Would these optimizations be visible in task manager in the process thread count, or would it be lower level than that?
I think this is unlikely in the near future. And if it does happen, I think it would be more likely at the IL level (assembly rewriting) rather than language level (e.g. something specific to F#/compiler). It's an interesting question, and I expect that some fine minds have been looking at this and will continue to look at this for a while, but in the near-term, I think the focus will be on making it easier for humans to direct the threading/parallelization of programs, rather than just having it all happen as if by magic.
(Language features like F# async workflows, and libraries like the task-parallel library and others, are good examples of near-term progress here; they can do most of the heavy lifting for you, especially when your program is more declarative than imperative, but they still require the programmer to opt-in, do analysis for correctness/meaningfulness, and probably make slight alterations to the structure of the code to make it all work.)
Anyway, that's all speculation; who can say what the future will bring? I look forward to finding out (and hopefully making some of it happen). :)
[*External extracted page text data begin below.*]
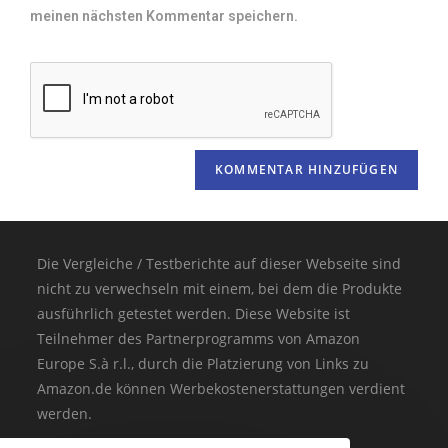
meinen nächsten Kommentar speichern.
Die Vergleiche / Testberichte auf dieser Webseite sind
nicht zu verwechseln mit einem, bei dem die Produkte
ausführlich getestet werden. Diese Website ist
Teilnehmer des Partnerprogramms von Amazon
Europe S.à r.l., durch die Platzierung von Links zu
Amazon.de können Werbekostenerstattungen verdient
werden.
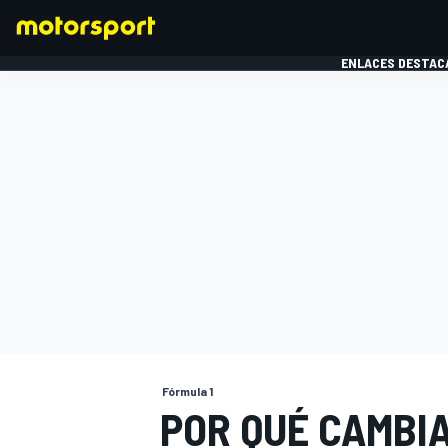
ENLACES DESTAC
FÓRMULA 1
MOTOG
Fórmula 1
POR QUÉ CAMBIA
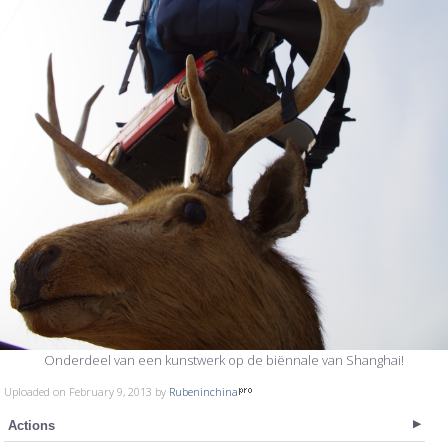
Onderdeel van een kunstwerk op de biënnale van Shanghai!
Uploaded on February 9, 2013 by
Rubeninchina
Actions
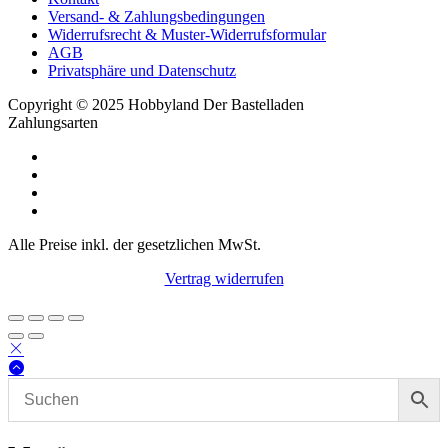
Versand- & Zahlungsbedingungen
Widerrufsrecht & Muster-Widerrufsformular
AGB
Privatsphäre und Datenschutz
Copyright © 2025 Hobbyland Der Bastelladen
Zahlungsarten
Alle Preise inkl. der gesetzlichen MwSt.
Vertrag widerrufen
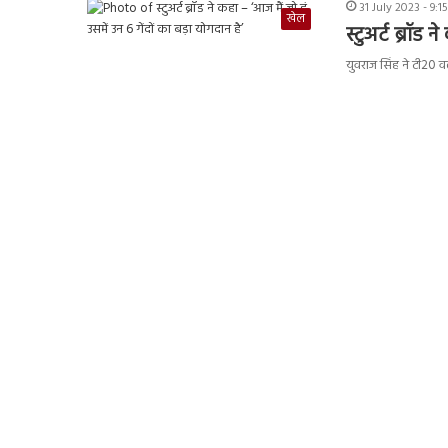
31 July 2023 - 9:
खेल
स्टुअर्ट ब्रॉड
युवराज सिंह ने टी20 वर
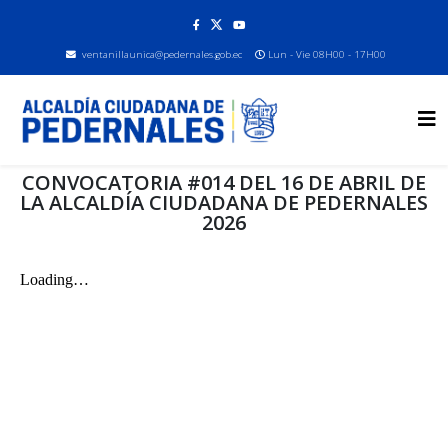
ventanillaunica@pedernales.gob.ec
Lun - Vie 08H00 - 17H00
CONVOCATORIA #014 DEL 16 DE ABRIL DE
LA ALCALDÍA CIUDADANA DE PEDERNALES
2026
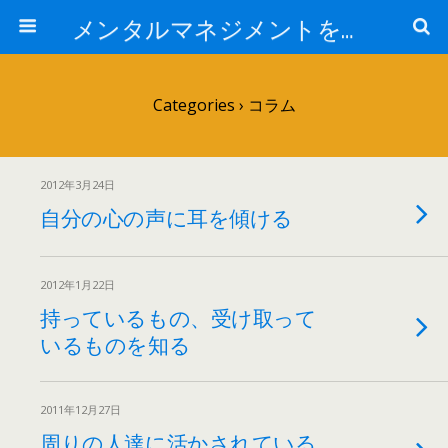
メンタルマネジメントを知ろう！
Categories ›
コラム
2012年3月24日
自分の心の声に耳を傾ける
2012年1月22日
持っているもの、受け取って
いるものを知る
2011年12月27日
周りの人達に活かされている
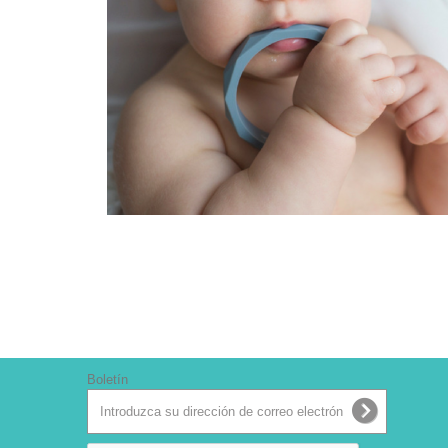
Boletín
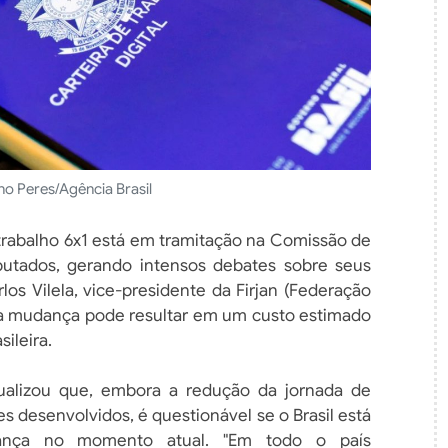
no Peres/Agência Brasil
trabalho 6x1 está em tramitação na Comissão de
utados, gerando intensos debates sobre seus
s Vilela, vice-presidente da Firjan (Federação
), a mudança pode resultar em um custo estimado
ileira.
tualizou que, embora a redução da jornada de
s desenvolvidos, é questionável se o Brasil está
ança no momento atual. "Em todo o país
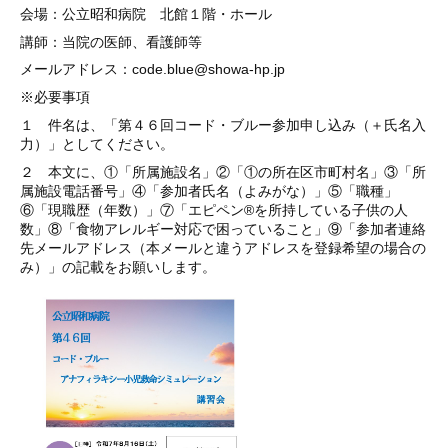
会場：公立昭和病院 北館１階・ホール
講師：当院の医師、看護師等
メールアドレス：code.blue@showa-hp.jp
※必要事項
１ 件名は、「第４６
回コード・ブルー参加申し込み（＋氏名入
力）」としてください。
２ 本文に、①「所属施設名」②「①の所在区市町村名」③「所
属施設電話番号」④「参加者氏名（よみがな）」⑤「職種」
⑥「現職歴（年数）」⑦「エピペン®を所持している子供の人
数」⑧「食物アレルギー対応で困っていること」⑨「参加者連絡
先メールアドレス（本メールと違うアドレスを登録希望の場合の
み）」の記載をお願いします。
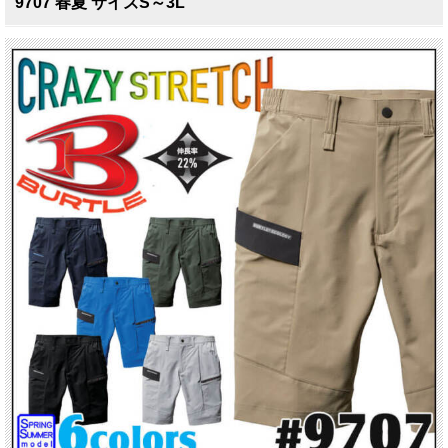
9707 春夏 サイズS～3L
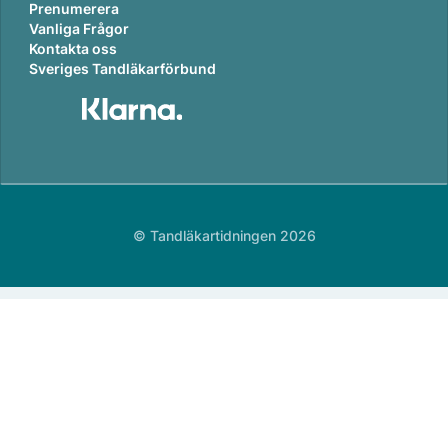
Prenumerera
Vanliga Frågor
Kontakta oss
Sveriges Tandläkarförbund
© Tandläkartidningen 2026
Being that F# is derived from Ocaml and Ocaml compilers can optimize your programs far better than other compilers, it probably could be done.
I don't believe it is possible to autovectorize code in a generally-useful way and the functional programming facet of F# is essentially irrelevant in this context.
The hardest problem is not detecting when you can perform subcomputations in parallel, it is determining when that will not degrade performance, i.e. when the subtasks will take sufficiently long to compute that it is worth taking the performance hit of a parallel spawn.
We have researched this in detail in the context of scientific computing and we have adopted a hybrid approach in our F# for Numerics library. Our parallel algorithms, built upon Microsoft's Task Parallel Library, require an additional parameter that is a function giving the estimated computational complexity of a subtask. This allows our implementation to avoid excessive subdivision and ensure optimal performance. Moreover, this solution is ideal for the F# programming language because the function parameter describing the complexity is typically an anonymous first-class function.
Cheers,
Jon Harrop.
I think the question misses the point of the .NET architecture-- F#, C# and VB (etc.) all get compiled to IL, which then gets compiled to machine code via the JIT compiler. The fact that a program was written in a functional language isn't relevant-- if there are optimizations (like tail recursion, etc.) available to the JIT compiler from the IL, the compiler should take advantage of it.
Naturally, this doesn't mean that writing functional code is irrelevant-- obviously, there are ways to write IL which will parallelize better-- but many of these techniques could be used in any .NET language.
So, there's no need to flag the IL as coming from F# in order to examine it for potential parallelism, nor would such a thing be desirable.
There's active research for autoparallelization and auto vectorization for a variety of languages. And one could hope (since I really like F#) that they would concive a way to determine if a "pure" side-effect free subset was used and then parallelize that.
Also since Simon Peyton-Jones the father of Haskell is working at Microsoft I have a hard time not beliving there's some fantastic stuff comming.
It's possible but unlikely. Microsoft spends most of it's time supporting and implementing features requested by their biggest clients. That usually means C#, VB.Net, and C++ (not necessarily in that order). F# doesn't seem like it's high on the list of priorities.
Microsoft is currently developing 2 avenues for parallelisation of code: PLINQ (Pararllel Linq, which owes much to functional languages) and the Task Parallel Library (TPL) which was originally part of Robotics Studio. A beta of PLINQ is available here.
I would put my money on PLINQ becoming the norm for auto-parallelisation of .NET code.